SD Worx war vor allem durch Sturzpech um ein besseres Ergebnis gebracht worden. Femke Markus erwischte es auf der Schlussrunde im Velodrom. | Foto: Cor Vos
Die 26-jährige Markus wurde schließlich nur 19. und damit zweitbeste Fahrerin ihres Teams – was keine Überraschung war, landete doch Lotte Kopecky wie erwartet vor ihr. Rang sieben war aber nicht das, was die Top-Favoritin zufriedenstellen konnte. Allerdings war Kopecky zuvor ebenfalls gestürzt, als nämlich Titelverteidigerin Elisa Longo Borghini (Trek – Segafredo) auf einer der teils glitschigen Kopfsteinpflasterpassagen wegrutsche und so auch fast alle hinter ihre folgenden Fahrerinnen zu Fall kamen. Kopecky musste sich danach zuerst wieder an die anderen Favoritinnen herankämpfen, ehe sie die Verfolgungsjagd auf die Ausreißerinnen fortsetzen konnte. Die aber kostete der Belgierin letztlich zu viele Kräfte, sodass sie nur noch den Sprint um Rang sieben gewinnen konnte.
Zwar reichte es für die 35-jährige Niederländerin nur zu Platz elf im Velodrom. Doch auch Vos zählte zu den Pechvögeln des Tages und fiel durch einen Reifenschaden etwa zur Hälfte des Rennens zurück. Danach kämpfte sie sich wieder an das Feld heran, nur um nach weiteren Tempoverschärfungen wieder den Anschluss zu verlieren. Doch Vos, die teilweise als Einzelkämpferin unterwegs war, steckte nicht auf und kam schließlich doch mit der Gruppe der Favoritinnen ins Radstadion, wo sie nach den Aufholjagden allerdings nicht mehr ihre Sprintstärke ausspielen konnte.
Gezeichnet von einem harten Rennen: Marianne Vos | Foto: Cor Vos
Damit fehlt der Pflasterstein weiterhin in den Palmares der wohl erfolgreichsten Fahrerin des vergangenen Jahrzehnts. Zudem setzte sich für Vos eine nicht einfache Saison fort, die sie wegen einer Operation an der Beckenarterie erst Mitte März beginnen konnte und in der sie auf erst vier Einsätze kommt. Paris-Roubaix hat aber gezeigt: Kommt sie ohne Pech und Defekt durch das Rennen, ist Vos eine Sieg-Kandidatin. Da ihr Vertrag bei Jumbo – Visma erst Ende 2025 ausläuft, wird dies auch nicht ihr letzter Auftritt bei der “Königin der Klassiker“ gewesen sein.

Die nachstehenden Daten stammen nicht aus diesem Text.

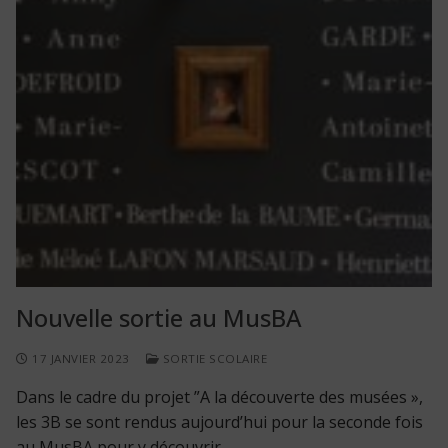
Nouvelle sortie au MusBA
17 JANVIER 2023
SORTIE SCOLAIRE
Dans le cadre du projet ”A la découverte des musées »,
les 3B se sont rendus aujourd’hui pour la seconde fois
au MusBA pour y découvrir…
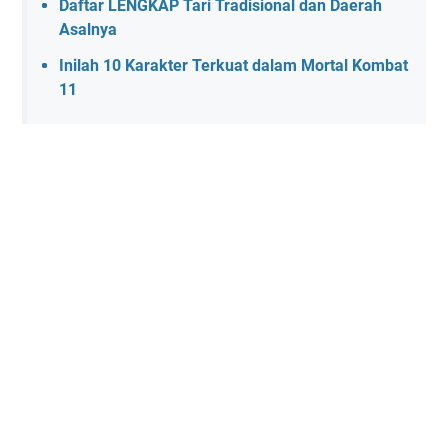
Daftar LENGKAP Tari Tradisional dan Daerah
Asalnya
Inilah 10 Karakter Terkuat dalam Mortal Kombat
11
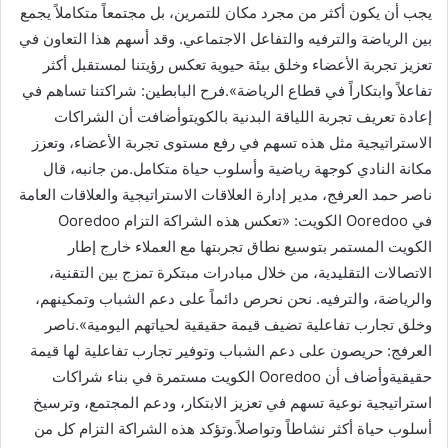
يجب أن يكون أكثر من مجرد مكان للتمرين، بل مجتمعاً متكاملاً يجمع
بين الرياضة والترفيه والتفاعل الاجتماعي. وقد أسهم هذا التعاون في
تعزيز تجربة الأعضاء وخلق بيئة حيوية تعكس رؤيتنا لمستقبل أكثر
تفاعلاً وابتكاراً في قطاع الرياضة».فرح البابطين: شراكتنا تساهم في
إعادة تعريف تجربة اللياقة البدنية بالكويتوأضافت أن الشراكات
الاستراتيجية مثل هذه تسهم في رفع مستوى تجربة الأعضاء، وتعزز
مكانة النادي كوجهة رياضية وأسلوب حياة متكامل.من جانبه، قال
ناصر حمد العرفج، مدير إدارة العلاقات الاستراتيجية والعلاقات العامة
في Ooredoo الكويت: «تعكس هذه الشراكة التزام Ooredoo
الكويت المستمر بتوسيع نطاق تجربتها مع العملاء خارج إطار
الاتصالات التقليدية، من خلال مبادرات مبتكرة تمزج بين التقنية،
والرياضة، والترفيه. نحن نحرص دائماً على دعم الشباب وتمكينهم،
وخلق تجارب تفاعلية تضيف قيمة حقيقية لحياتهم اليومية».ناصر
العرفج: حريصون على دعم الشباب وتوفير تجارب تفاعلية لها قيمة
حقيقيةوأضاف أن Ooredoo الكويت مستمرة في بناء شراكات
استراتيجية نوعية تسهم في تعزيز الابتكار، ودعم المجتمع، وترسيخ
أسلوب حياة أكثر نشاطاً وتواصلاً.وتؤكد هذه الشراكة التزام كل من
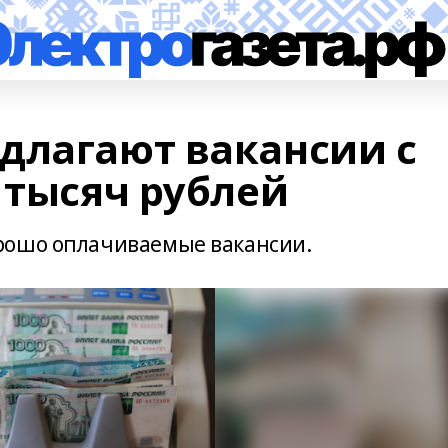
длагают вакансии с
 тысяч рублей
рошо оплачиваемые вакансии.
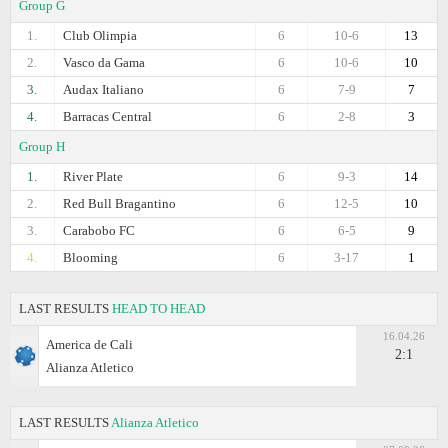
Group G
1.
Club Olimpia
6
10-6
13
2.
Vasco da Gama
6
10-6
10
3.
Audax Italiano
6
7-9
7
4.
Barracas Central
6
2-8
3
Group H
1.
River Plate
6
9-3
14
2.
Red Bull Bragantino
6
12-5
10
3.
Carabobo FC
6
6-5
9
4.
Blooming
6
3-17
1
LAST RESULTS
HEAD TO HEAD
16.04.26
America de Cali
2:1
Alianza Atletico
LAST RESULTS
Alianza Atletico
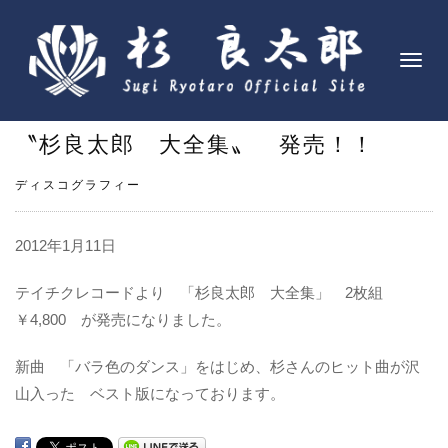
ナ
ビ
ゲ
〝杉良太郎 大全集〟 発売！！
ー
シ
ディスコグラフィー
ョ
ン
を
2012年1月11日
切
り
テイチクレコードより 「杉良太郎 大全集」 2枚組
替
￥4,800 が発売になりました。
え
新曲 「バラ色のダンス」をはじめ、杉さんのヒット曲が沢
山入った ベスト版になっております。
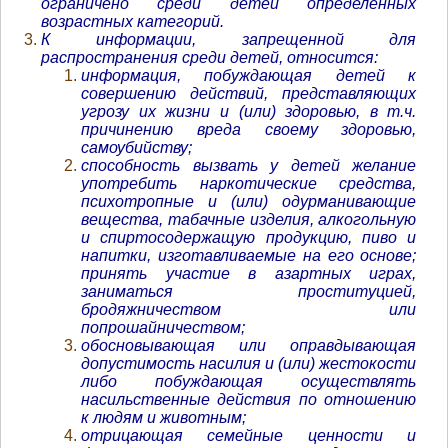
ограничено среди детей определенных
возрастных категорий.
К информации, запрещенной для
распространения среди детей, относится:
информация, побуждающая детей к
совершению действий, представляющих
угрозу их жизни и (или) здоровью, в т.ч.
причинению вреда своему здоровью,
самоубийству;
способность вызвать у детей желание
употребить наркотические средства,
психотропные и (или) одурманивающие
вещества, табачные изделия, алкогольную
и спиртосодержащую продукцию, пиво и
напитки, изготавливаемые на его основе;
принять участие в азартных играх,
заниматься проституцией,
бродяжничеством или
попрошайничеством;
обосновывающая или оправдывающая
допустимость насилия и (или) жестокости
либо побуждающая осуществлять
насильственные действия по отношению
к людям и животным;
отрицающая семейные ценности и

Als Lizzy Deignan (Trek – Segafredo) sich 2021 die Premiere von Paris-Roubaix holte, geschah das mit nach einer Attacke auf dem ersten Sektor, dem sie ein episches 82-Kilometer-Solo folgen ließ. Im vergangenen Jahr machte es der Britin Teamkollegin Longo Borghini nach, die allerdings “erst“ auf den letzten 34 Kilometer antrat.

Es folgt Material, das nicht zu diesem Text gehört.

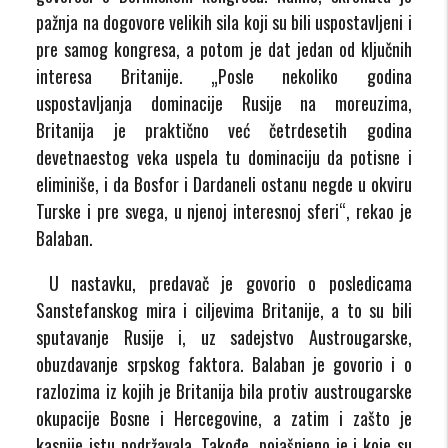
pažnja na dogovore velikih sila koji su bili uspostavljeni i
pre samog kongresa, a potom je dat jedan od ključnih
interesa Britanije. „Posle nekoliko godina
uspostavljanja dominacije Rusije na moreuzima,
Britanija je praktično već četrdesetih godina
devetnaestog veka uspela tu dominaciju da potisne i
eliminiše, i da Bosfor i Dardaneli ostanu negde u okviru
Turske i pre svega, u njenoj interesnoj sferi“, rekao je
Balaban.
U nastavku, predavač je govorio o posledicama
Sanstefanskog mira i ciljevima Britanije, a to su bili
sputavanje Rusije i, uz sadejstvo Austrougarske,
obuzdavanje srpskog faktora. Balaban je govorio i o
razlozima iz kojih je Britanija bila protiv austrougarske
okupacije Bosne i Hercegovine, a zatim i zašto je
kasnije istu podržavala. Takođe, pojašnjeno je i koje su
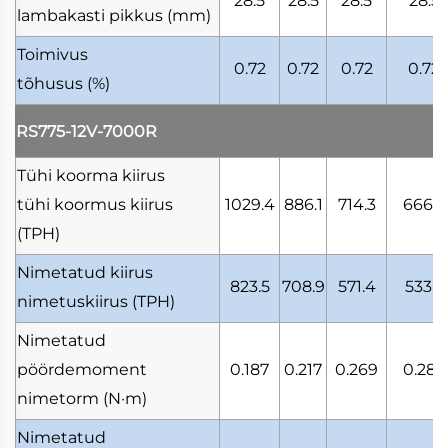
28.5
28.5
28.5
28.5
lambakasti pikkus
(mm)
Toimivus
0.72
0.72
0.72
0.72
tõhusus
(%)
RS775-12V-7000R
Tühi koorma kiirus
tühi koormus kiirus
1029.4
886.1
714.3
666.7
(TPH)
Nimetatud kiirus
823.5
708.9
571.4
533.3
nimetuskiirus
(TPH)
Nimetatud
pöördemoment
0.187
0.217
0.269
0.288
nimetorm
(N·m)
Nimetatud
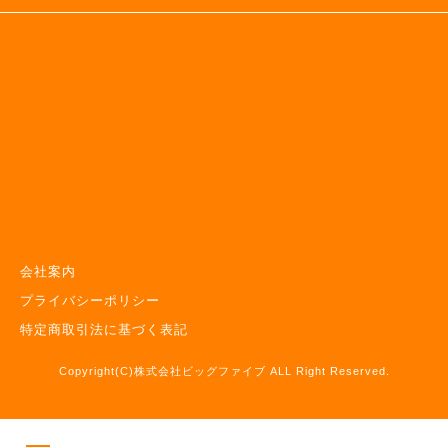
会社案内
プライバシーポリシー
特定商取引法に基づく表記
Copyright(C)株式会社ビッグファイブ ALL Right Reserved.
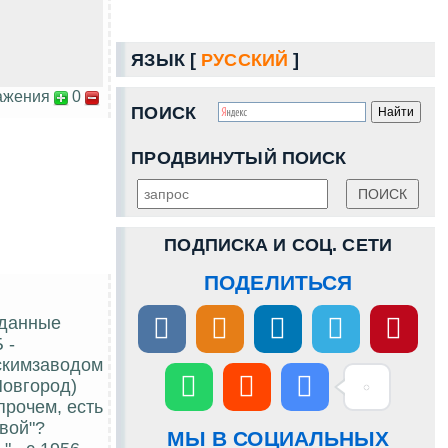
ЯЗЫК [
РУССКИЙ
]
ажения
0
ПОИСК
ПРОДВИНУТЫЙ ПОИСК
ПОДПИСКА И СОЦ. СЕТИ
ПОДЕЛИТЬСЯ
 данные
 -
скимзаводом
Новгород)
прочем, есть
евой"?
МЫ В СОЦИАЛЬНЫХ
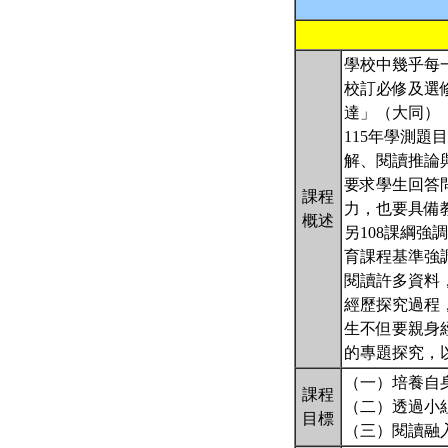
學校中幾乎每
校訂必修及選
達」（大同）
115年學測
解、閱讀推論
要求學生回答
課程
力，也要具備
概述
另108課綱
育課程基準強
閱讀許多資料
經歷探究過程
生不但要親身
的專題探究，
（一）培養自
課程
（二）透過小
目標
（三）閱讀融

Diesmal aber war alles anders. Schon früh setzte sich eine 18-köpfige Spitzengruppe ab und da SD Worx durch Markus und Trek – Segafredo durch Lisa Klein dort vertreten waren, ließen die Teams der Top-Favoritinnen die Ausreißerinnen ziehen. Allerdings ging die Lücke bis zu sechs Minuten auf und da in der Spitzengruppe auch tempoharte Fahrerinnen wie etwa die spätere Siegerin Alyson Jackson (EF Education – Tibco – SVB) oder die Polin Marta Lach (Ceratizit – WNT) mitmischten, sollte sich der Abstand letztlich als zu groß erweisen.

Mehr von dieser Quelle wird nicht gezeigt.